DATA SHOWN START

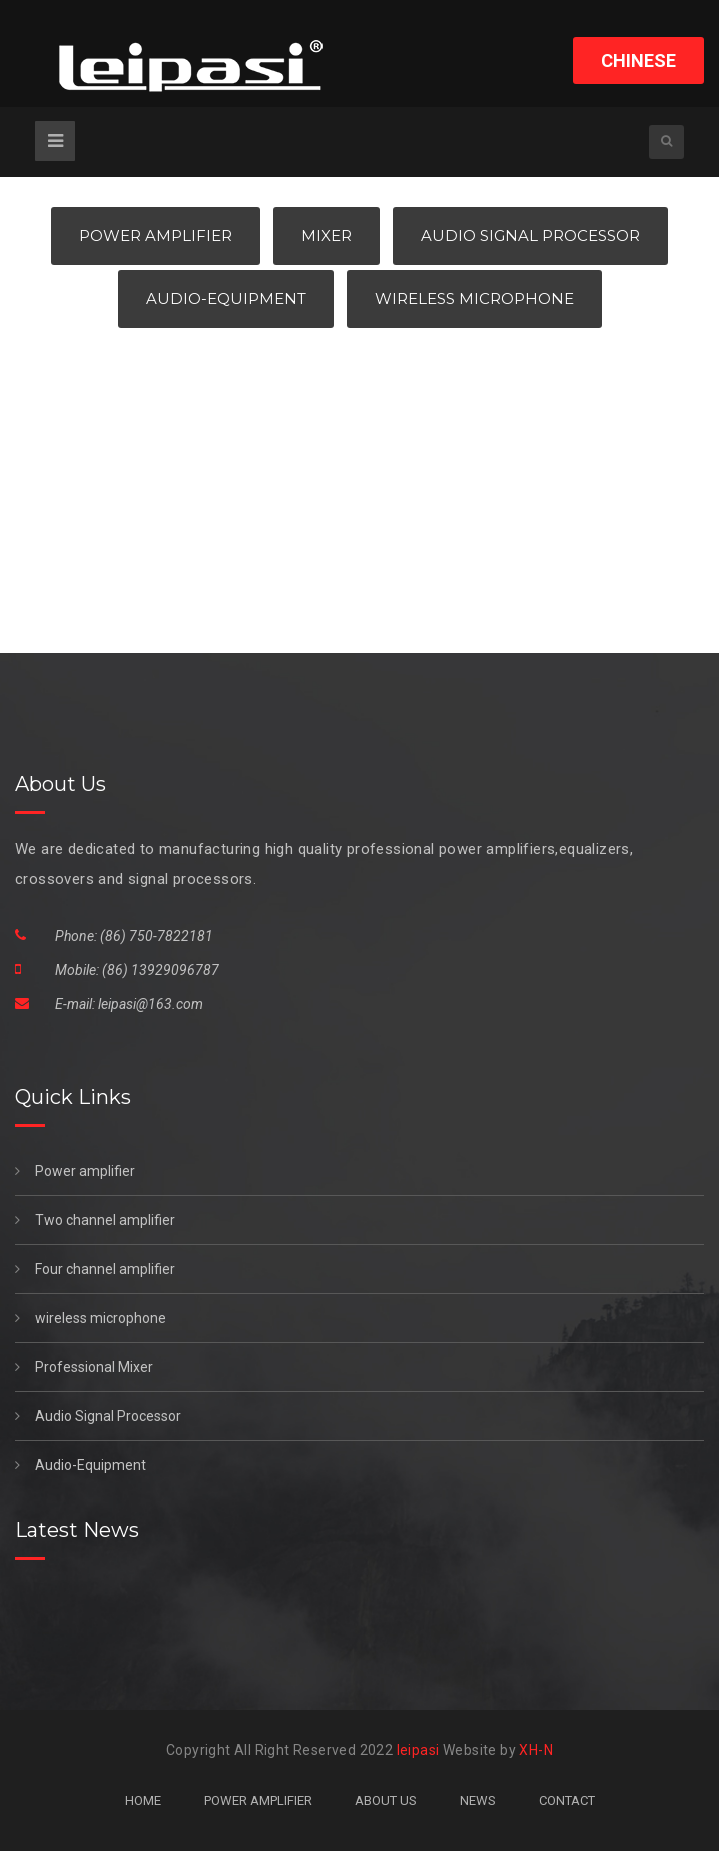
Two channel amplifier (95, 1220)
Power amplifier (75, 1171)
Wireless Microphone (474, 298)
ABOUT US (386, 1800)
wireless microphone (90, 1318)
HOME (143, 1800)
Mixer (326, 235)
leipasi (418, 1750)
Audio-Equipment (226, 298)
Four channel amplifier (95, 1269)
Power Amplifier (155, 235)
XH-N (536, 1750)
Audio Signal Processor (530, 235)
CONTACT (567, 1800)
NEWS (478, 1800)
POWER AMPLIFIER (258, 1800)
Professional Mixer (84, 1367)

DATA SHOWN END
DATA SHOWN START

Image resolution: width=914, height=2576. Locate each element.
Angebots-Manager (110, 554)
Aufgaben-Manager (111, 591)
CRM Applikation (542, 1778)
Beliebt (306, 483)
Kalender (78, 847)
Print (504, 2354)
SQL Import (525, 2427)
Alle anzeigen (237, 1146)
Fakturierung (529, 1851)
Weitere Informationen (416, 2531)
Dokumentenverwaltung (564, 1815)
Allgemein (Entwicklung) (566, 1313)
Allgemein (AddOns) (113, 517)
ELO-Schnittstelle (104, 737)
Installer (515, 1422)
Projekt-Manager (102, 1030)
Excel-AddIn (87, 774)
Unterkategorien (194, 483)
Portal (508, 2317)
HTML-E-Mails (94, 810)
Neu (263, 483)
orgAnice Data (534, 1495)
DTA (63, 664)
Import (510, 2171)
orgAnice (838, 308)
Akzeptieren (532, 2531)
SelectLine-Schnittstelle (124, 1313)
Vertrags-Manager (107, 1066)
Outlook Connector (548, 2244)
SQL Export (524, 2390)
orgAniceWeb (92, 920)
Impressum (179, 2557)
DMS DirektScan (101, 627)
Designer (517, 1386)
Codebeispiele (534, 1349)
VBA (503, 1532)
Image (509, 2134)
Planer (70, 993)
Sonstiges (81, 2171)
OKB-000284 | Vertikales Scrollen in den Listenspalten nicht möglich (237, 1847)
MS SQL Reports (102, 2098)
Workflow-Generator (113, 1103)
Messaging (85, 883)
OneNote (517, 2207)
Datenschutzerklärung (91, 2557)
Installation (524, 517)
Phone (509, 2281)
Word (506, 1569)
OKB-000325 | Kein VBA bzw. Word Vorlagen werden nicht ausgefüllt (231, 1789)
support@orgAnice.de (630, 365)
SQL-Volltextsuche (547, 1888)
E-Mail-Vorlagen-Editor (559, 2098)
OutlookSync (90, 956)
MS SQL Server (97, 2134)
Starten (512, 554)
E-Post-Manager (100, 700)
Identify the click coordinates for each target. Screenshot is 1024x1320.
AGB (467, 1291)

DATA SHOWN END

# EXERCISE INSTRUCTIONS:
Using the entries above, give back exactly the line containing "Kalender (78, 847)", the line containing "Neu (263, 483)", and every line between them, and nothing else.

# RESULT BELOW:
Kalender (78, 847)
Print (504, 2354)
SQL Import (525, 2427)
Alle anzeigen (237, 1146)
Fakturierung (529, 1851)
Weitere Informationen (416, 2531)
Dokumentenverwaltung (564, 1815)
Allgemein (Entwicklung) (566, 1313)
Allgemein (AddOns) (113, 517)
ELO-Schnittstelle (104, 737)
Installer (515, 1422)
Projekt-Manager (102, 1030)
Excel-AddIn (87, 774)
Unterkategorien (194, 483)
Portal (508, 2317)
HTML-E-Mails (94, 810)
Neu (263, 483)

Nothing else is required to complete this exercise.